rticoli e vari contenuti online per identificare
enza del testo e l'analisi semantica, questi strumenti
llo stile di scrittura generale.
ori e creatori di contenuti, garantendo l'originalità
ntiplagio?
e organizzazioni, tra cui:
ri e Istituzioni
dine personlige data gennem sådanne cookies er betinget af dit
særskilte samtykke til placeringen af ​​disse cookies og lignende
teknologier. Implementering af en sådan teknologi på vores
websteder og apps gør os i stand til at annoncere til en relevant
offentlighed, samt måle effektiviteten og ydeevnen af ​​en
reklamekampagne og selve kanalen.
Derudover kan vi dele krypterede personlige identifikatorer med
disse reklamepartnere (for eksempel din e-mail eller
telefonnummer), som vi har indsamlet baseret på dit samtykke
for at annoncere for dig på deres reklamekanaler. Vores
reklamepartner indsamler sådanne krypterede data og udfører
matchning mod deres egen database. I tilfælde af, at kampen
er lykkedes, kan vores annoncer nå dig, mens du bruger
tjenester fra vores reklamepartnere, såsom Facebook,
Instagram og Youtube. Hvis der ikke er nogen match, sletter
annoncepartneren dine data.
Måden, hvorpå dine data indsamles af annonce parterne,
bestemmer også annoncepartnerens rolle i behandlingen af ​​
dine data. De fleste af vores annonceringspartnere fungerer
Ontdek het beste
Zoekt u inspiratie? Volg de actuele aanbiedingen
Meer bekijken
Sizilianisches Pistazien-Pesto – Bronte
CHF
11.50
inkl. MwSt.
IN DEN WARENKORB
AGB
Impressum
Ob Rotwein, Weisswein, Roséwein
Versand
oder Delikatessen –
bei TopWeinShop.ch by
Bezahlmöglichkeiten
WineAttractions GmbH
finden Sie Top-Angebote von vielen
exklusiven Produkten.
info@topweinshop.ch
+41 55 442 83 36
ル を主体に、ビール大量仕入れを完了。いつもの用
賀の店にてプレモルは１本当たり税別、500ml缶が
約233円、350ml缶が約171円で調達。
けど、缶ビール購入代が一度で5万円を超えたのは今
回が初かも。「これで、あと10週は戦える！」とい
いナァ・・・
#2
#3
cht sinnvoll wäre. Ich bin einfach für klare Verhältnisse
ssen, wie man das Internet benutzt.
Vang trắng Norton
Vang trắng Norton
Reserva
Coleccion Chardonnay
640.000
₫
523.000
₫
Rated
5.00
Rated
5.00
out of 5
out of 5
...
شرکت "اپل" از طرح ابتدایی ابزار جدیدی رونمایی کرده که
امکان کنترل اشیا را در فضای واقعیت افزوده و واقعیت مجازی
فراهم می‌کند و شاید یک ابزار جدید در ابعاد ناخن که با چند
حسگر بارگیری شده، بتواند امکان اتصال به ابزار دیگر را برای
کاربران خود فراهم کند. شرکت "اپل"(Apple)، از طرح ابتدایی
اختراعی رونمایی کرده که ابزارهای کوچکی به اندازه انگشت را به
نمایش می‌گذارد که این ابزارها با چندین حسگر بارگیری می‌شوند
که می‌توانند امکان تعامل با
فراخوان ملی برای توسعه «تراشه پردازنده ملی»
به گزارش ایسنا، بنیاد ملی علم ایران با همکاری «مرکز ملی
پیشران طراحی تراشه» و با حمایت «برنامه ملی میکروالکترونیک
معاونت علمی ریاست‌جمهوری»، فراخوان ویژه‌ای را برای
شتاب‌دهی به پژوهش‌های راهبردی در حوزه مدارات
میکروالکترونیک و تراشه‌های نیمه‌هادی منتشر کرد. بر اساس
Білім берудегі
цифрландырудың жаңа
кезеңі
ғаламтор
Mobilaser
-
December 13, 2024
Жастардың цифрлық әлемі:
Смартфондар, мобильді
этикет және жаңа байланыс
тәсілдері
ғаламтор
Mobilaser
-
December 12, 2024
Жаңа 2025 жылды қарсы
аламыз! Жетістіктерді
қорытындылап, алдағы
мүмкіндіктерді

> **Task prompt**
In the records above, find each line that mentions the word "فراهم", and copy it.

> **Answer area**
فراهم می‌کند و شاید یک ابزار جدید در ابعاد ناخن که با چند
کاربران خود فراهم کند. شرکت "اپل"(Apple)، از طرح ابتدایی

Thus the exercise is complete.